> _Task prompt_
Single out the lines of the material that contain "label" and copy them.

> _Study material_
● ● ● ● ● ● ●
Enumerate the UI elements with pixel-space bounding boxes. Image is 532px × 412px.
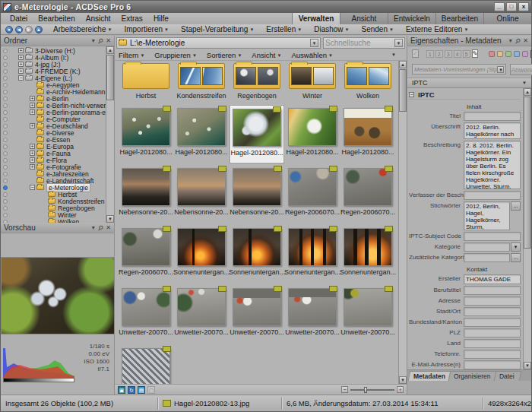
expander-icon[interactable]: −	[30, 185, 35, 190]
expander-icon[interactable]: +	[18, 55, 24, 60]
pin-icon[interactable]: ⚲	[513, 36, 523, 46]
panel-menu-icon[interactable]: ▾	[509, 36, 512, 46]
easy-select-icon[interactable]	[3, 83, 8, 87]
pin-icon[interactable]: ⚲	[96, 36, 106, 46]
scroll-down-icon[interactable]: ▼	[399, 376, 407, 384]
field-value[interactable]	[464, 339, 521, 348]
rating-button[interactable]: 5	[463, 50, 470, 58]
easy-select-icon[interactable]	[3, 138, 8, 142]
menu-item[interactable]: Datei	[5, 14, 32, 24]
easy-select-icon[interactable]	[3, 90, 8, 94]
refresh-icon[interactable]: ↻	[128, 386, 135, 394]
field-value[interactable]	[464, 112, 521, 121]
field-value[interactable]	[464, 318, 521, 327]
easy-select-icon[interactable]	[3, 117, 8, 122]
toolbar-button[interactable]: Senden▼	[362, 25, 394, 33]
chevron-down-icon[interactable]: ▼	[310, 39, 318, 47]
color-label-icon[interactable]	[489, 51, 495, 57]
easy-select-icon[interactable]	[3, 185, 8, 190]
zoom-out-icon[interactable]: −	[341, 386, 348, 393]
mode-tab[interactable]: Entwickeln	[388, 13, 435, 24]
easy-select-icon[interactable]	[3, 158, 8, 163]
easy-select-icon[interactable]	[3, 213, 8, 217]
easy-select-icon[interactable]	[3, 76, 8, 81]
color-label-icon[interactable]	[514, 51, 520, 57]
photo-tile[interactable]: Unwetter-20120...	[119, 346, 173, 384]
photo-tile[interactable]: Unwetter-20070...	[230, 286, 283, 343]
expander-icon[interactable]: +	[30, 103, 35, 108]
rating-button[interactable]: 4	[454, 50, 461, 58]
path-combo[interactable]: L:\e-Meterologie ▼	[116, 37, 321, 49]
color-label-icon[interactable]	[522, 51, 528, 57]
edit-checkbox[interactable]: ✓	[412, 49, 419, 58]
field-value[interactable]	[464, 350, 521, 359]
folder-tile[interactable]: Winter	[286, 63, 339, 103]
share-icon[interactable]: ▤	[138, 386, 145, 394]
toolbar-button[interactable]: Diashow▼	[314, 25, 349, 33]
photo-tile[interactable]: Sonnenuntergan...	[286, 226, 339, 283]
field-value[interactable]	[464, 242, 510, 252]
scroll-thumb[interactable]	[524, 97, 531, 249]
field-value[interactable]	[464, 307, 521, 316]
expander-icon[interactable]: −	[18, 75, 24, 81]
scroll-thumb[interactable]	[399, 69, 407, 112]
scroll-up-icon[interactable]: ▲	[524, 88, 531, 96]
panel-menu-icon[interactable]: ▾	[92, 223, 95, 233]
expander-icon[interactable]: +	[30, 144, 35, 149]
filter-button[interactable]: Filtern▼	[119, 51, 144, 59]
expander-icon[interactable]: +	[30, 109, 35, 115]
easy-select-icon[interactable]	[3, 206, 8, 211]
filter-overflow-icon[interactable]: ▼	[391, 52, 396, 57]
photo-tile[interactable]: Regen-2006070...	[119, 226, 173, 283]
easy-select-icon[interactable]	[3, 97, 8, 101]
folder-tile[interactable]: Regenbogen	[230, 63, 283, 103]
toolbar-button[interactable]: Stapel-Verarbeitung▼	[181, 25, 254, 33]
collapse-icon[interactable]: −	[409, 92, 414, 97]
photo-tile[interactable]: Hagel-2012080...	[230, 106, 283, 163]
filter-button[interactable]: Auswählen▼	[291, 51, 332, 59]
photo-tile[interactable]: Nebensonne-20...	[175, 166, 228, 223]
folder-tile[interactable]: Herbst	[119, 63, 173, 103]
expander-icon[interactable]: +	[30, 157, 35, 163]
field-value[interactable]	[464, 253, 510, 262]
easy-select-icon[interactable]	[3, 55, 8, 60]
scroll-down-icon[interactable]: ▼	[524, 362, 531, 369]
photo-tile[interactable]: Nebensonne-20...	[119, 166, 173, 223]
easy-select-icon[interactable]	[3, 110, 8, 115]
field-button[interactable]: ▾	[511, 242, 521, 252]
easy-select-icon[interactable]	[3, 165, 8, 170]
zoom-slider[interactable]	[350, 389, 394, 391]
sync-icon[interactable]: ▣	[118, 386, 125, 394]
folder-tree-scrollbar[interactable]: ▲ ▼	[106, 46, 114, 223]
menu-item[interactable]: Hilfe	[149, 14, 173, 24]
easy-select-icon[interactable]	[3, 151, 8, 156]
photo-tile[interactable]: Regen-2006070...	[286, 166, 339, 223]
apply-button[interactable]: Anwenden	[510, 64, 532, 75]
field-value[interactable]	[464, 286, 521, 295]
expander-icon[interactable]: +	[30, 96, 35, 101]
toolbar-button[interactable]: Arbeitsbereiche▼	[53, 25, 112, 33]
field-value[interactable]	[464, 360, 521, 369]
photo-tile[interactable]: Unwetter-20070...	[119, 286, 173, 343]
field-value[interactable]: THOMAS GADE	[464, 274, 521, 284]
easy-select-icon[interactable]	[3, 144, 8, 149]
grid-scrollbar[interactable]: ▲ ▼	[398, 61, 407, 384]
panel-menu-icon[interactable]: ▾	[92, 36, 95, 46]
nav-forward-icon[interactable]: ▶	[25, 26, 33, 33]
chevron-down-icon[interactable]: ▼	[394, 39, 403, 47]
photo-tile[interactable]: Hagel-2012080...	[119, 106, 173, 163]
photo-tile[interactable]: Hagel-2012080...	[286, 106, 339, 163]
rating-button[interactable]: 3	[445, 50, 452, 58]
toolbar-button[interactable]: Externe Editoren▼	[406, 25, 468, 33]
expander-icon[interactable]: +	[30, 164, 35, 170]
photo-tile[interactable]: Sonnenuntergan...	[175, 226, 228, 283]
clear-rating-icon[interactable]: ✎	[472, 49, 479, 58]
zoom-slider-thumb[interactable]	[364, 387, 367, 393]
photo-tile[interactable]: Sonnenuntergan...	[230, 226, 283, 283]
close-panel-icon[interactable]: ✕	[106, 36, 111, 46]
toolbar-button[interactable]: Importieren▼	[124, 25, 169, 33]
easy-select-icon[interactable]	[3, 69, 8, 74]
menu-item[interactable]: Bearbeiten	[33, 14, 79, 24]
minimize-button[interactable]: _	[494, 2, 505, 11]
easy-select-icon[interactable]	[3, 199, 8, 204]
● ● ● ● ● ● ●
> _The completed task_
color-label-icon[interactable]	[489, 51, 495, 57]
color-label-icon[interactable]	[514, 51, 520, 57]
color-label-icon[interactable]	[522, 51, 528, 57]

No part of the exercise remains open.